Check every line of the entries that follow, and copy the ones containing "performance".
----- Materials provided -----
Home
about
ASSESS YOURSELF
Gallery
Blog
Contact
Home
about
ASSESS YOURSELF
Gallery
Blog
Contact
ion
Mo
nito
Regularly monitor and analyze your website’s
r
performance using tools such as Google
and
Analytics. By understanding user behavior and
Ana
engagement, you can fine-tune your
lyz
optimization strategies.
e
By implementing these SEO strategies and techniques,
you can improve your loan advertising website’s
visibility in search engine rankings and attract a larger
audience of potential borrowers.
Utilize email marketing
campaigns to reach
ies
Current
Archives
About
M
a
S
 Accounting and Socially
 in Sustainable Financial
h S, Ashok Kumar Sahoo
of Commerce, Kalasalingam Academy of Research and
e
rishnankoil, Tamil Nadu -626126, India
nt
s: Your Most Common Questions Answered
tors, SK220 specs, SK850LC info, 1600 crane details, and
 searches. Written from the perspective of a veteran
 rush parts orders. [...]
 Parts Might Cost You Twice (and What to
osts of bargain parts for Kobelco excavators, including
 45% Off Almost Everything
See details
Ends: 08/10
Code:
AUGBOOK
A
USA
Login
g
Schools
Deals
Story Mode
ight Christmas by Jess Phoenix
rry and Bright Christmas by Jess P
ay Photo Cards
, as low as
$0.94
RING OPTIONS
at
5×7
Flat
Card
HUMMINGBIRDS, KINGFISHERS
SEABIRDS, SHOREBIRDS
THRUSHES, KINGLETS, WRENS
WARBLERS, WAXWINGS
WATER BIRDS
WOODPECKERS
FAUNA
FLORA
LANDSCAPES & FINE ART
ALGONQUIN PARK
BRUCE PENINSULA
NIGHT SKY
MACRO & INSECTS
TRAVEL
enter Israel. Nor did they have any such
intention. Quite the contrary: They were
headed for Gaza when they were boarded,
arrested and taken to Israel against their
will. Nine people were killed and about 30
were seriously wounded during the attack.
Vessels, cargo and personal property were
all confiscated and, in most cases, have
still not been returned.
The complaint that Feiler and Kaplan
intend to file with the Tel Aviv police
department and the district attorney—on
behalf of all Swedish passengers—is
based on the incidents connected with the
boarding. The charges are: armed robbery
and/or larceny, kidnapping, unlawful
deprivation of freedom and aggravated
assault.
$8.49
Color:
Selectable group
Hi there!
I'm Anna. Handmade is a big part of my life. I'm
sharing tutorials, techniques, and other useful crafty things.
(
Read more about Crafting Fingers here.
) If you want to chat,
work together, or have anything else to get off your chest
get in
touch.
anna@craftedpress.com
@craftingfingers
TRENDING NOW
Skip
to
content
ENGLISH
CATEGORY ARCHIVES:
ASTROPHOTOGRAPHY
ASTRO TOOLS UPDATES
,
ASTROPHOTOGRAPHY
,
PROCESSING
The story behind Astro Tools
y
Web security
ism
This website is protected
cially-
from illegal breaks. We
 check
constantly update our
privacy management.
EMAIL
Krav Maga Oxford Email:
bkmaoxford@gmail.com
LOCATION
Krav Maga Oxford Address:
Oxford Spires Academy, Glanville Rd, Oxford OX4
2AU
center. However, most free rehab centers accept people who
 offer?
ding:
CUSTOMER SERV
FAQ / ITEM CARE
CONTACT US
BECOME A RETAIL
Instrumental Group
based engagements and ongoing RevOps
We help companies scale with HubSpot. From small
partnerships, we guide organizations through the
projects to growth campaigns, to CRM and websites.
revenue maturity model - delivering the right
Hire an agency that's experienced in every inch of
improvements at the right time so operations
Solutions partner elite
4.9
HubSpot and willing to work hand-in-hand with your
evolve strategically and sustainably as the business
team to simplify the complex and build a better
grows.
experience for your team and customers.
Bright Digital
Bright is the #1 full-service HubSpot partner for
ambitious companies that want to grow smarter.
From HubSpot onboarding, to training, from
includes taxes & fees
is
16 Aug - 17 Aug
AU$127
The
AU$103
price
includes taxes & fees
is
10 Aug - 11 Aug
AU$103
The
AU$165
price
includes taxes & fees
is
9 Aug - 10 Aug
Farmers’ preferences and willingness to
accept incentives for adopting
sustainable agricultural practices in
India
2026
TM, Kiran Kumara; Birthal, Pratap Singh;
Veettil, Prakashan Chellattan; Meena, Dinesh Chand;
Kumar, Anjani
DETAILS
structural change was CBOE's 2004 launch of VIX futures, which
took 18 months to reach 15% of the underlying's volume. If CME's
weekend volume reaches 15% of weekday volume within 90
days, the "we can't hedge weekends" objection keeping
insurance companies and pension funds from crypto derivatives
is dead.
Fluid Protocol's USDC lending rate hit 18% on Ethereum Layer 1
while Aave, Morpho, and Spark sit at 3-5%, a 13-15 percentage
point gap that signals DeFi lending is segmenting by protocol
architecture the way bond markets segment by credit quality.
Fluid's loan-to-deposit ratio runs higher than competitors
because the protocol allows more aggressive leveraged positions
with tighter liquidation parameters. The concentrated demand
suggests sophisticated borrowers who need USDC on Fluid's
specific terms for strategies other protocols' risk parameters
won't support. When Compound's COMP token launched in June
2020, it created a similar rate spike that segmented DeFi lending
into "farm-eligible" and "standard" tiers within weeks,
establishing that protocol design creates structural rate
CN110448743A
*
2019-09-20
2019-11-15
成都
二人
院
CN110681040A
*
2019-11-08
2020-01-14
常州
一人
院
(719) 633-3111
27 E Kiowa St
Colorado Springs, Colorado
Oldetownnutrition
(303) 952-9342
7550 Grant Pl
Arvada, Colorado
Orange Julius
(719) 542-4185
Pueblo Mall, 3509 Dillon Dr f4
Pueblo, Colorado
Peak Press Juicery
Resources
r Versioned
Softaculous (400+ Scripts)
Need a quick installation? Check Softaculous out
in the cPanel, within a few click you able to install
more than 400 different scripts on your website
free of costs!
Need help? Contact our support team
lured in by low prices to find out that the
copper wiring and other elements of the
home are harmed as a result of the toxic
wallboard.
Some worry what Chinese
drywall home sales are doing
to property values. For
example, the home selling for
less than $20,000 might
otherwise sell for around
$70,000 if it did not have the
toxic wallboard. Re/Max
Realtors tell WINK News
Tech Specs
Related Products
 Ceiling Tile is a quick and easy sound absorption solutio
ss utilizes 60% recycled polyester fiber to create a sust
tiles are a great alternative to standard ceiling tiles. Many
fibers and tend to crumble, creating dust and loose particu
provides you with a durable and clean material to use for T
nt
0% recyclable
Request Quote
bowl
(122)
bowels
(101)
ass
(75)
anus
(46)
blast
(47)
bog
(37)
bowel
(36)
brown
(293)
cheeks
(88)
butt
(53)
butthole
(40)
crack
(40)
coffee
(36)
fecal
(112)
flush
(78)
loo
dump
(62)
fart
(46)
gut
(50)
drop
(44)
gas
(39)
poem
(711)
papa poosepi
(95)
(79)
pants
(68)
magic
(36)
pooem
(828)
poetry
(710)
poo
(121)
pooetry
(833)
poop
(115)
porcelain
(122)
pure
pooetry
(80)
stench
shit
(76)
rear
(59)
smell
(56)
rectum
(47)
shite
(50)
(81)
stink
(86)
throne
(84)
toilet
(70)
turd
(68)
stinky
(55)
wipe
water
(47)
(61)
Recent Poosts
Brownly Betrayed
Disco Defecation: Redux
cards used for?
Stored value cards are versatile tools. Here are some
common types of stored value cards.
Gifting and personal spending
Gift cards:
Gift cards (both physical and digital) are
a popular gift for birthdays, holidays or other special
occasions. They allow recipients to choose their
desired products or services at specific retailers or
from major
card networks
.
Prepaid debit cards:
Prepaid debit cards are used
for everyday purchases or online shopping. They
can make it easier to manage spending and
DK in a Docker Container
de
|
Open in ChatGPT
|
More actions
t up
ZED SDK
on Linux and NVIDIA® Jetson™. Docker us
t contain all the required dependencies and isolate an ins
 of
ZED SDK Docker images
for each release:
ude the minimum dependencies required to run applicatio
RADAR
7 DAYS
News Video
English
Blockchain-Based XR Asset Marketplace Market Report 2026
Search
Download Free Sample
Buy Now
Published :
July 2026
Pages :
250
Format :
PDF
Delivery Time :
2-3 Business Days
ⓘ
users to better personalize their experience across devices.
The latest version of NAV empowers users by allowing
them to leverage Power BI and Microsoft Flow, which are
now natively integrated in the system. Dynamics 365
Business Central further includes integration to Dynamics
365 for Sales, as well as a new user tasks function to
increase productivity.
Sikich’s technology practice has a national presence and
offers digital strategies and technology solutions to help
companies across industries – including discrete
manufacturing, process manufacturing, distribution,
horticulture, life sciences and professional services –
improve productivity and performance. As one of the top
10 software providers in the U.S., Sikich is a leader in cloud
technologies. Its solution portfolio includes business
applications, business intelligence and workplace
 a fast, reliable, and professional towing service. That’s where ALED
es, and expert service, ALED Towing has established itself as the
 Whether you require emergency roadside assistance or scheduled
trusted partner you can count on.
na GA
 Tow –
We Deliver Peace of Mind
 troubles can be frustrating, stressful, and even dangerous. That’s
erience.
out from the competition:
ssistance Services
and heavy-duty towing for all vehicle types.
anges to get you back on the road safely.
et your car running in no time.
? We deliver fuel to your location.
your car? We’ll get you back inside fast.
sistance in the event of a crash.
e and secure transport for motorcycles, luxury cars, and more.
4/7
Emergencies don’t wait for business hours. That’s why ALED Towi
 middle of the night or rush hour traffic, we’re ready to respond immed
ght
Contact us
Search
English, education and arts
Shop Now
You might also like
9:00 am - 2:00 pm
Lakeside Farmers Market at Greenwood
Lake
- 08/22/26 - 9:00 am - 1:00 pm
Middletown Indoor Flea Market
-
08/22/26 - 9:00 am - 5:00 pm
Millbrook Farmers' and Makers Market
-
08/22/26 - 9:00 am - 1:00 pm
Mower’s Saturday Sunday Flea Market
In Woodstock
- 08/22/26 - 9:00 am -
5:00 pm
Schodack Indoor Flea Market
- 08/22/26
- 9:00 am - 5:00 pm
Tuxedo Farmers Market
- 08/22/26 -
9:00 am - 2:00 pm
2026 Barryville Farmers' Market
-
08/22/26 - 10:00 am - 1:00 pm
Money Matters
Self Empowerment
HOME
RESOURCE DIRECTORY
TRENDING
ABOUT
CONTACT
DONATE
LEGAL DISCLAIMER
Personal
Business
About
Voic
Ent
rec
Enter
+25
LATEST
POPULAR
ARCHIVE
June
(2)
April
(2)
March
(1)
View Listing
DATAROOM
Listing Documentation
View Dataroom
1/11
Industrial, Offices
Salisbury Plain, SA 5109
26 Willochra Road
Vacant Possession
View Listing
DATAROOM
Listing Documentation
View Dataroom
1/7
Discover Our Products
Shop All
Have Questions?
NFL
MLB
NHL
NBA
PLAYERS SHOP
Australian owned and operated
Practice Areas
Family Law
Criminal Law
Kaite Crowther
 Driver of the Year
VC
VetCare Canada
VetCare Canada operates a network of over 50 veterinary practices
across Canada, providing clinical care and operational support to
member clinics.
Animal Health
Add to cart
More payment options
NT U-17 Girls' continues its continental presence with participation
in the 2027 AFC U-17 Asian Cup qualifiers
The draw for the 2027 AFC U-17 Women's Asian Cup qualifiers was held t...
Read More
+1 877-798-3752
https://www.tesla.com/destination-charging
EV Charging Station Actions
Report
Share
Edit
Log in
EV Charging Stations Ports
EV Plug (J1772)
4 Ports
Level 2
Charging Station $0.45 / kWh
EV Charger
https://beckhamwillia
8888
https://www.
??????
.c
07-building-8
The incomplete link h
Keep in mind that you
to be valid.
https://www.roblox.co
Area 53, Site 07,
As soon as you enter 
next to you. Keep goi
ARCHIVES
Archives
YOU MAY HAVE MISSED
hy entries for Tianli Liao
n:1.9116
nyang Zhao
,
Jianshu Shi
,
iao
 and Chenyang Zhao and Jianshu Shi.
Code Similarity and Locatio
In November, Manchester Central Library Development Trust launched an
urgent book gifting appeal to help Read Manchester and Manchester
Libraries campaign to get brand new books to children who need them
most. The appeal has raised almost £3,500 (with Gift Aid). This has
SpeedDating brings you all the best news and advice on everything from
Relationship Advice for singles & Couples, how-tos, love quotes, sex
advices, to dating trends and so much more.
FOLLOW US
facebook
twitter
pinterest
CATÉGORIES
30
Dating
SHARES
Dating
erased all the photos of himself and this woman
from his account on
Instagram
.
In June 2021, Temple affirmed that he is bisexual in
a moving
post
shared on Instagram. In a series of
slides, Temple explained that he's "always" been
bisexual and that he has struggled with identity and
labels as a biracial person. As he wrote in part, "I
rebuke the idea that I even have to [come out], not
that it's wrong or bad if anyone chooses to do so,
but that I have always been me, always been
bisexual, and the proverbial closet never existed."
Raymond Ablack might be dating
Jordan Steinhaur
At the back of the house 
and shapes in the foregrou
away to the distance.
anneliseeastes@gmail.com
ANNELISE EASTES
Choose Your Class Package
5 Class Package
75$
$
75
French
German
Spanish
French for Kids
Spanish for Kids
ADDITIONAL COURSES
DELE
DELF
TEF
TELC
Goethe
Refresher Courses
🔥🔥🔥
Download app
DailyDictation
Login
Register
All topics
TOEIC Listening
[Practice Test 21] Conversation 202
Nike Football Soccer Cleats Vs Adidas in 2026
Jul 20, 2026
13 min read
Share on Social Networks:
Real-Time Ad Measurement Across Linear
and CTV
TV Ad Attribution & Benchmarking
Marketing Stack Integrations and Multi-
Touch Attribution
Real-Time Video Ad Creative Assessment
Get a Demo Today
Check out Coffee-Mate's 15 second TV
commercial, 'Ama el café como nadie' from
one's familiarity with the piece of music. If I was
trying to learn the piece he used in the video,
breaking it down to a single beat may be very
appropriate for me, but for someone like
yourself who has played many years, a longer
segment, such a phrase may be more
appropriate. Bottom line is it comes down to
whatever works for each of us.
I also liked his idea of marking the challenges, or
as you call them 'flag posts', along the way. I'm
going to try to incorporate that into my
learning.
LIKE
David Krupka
-----
• [Result of this exercise]
performance using tools such as Google
improve productivity and performance. As one of the top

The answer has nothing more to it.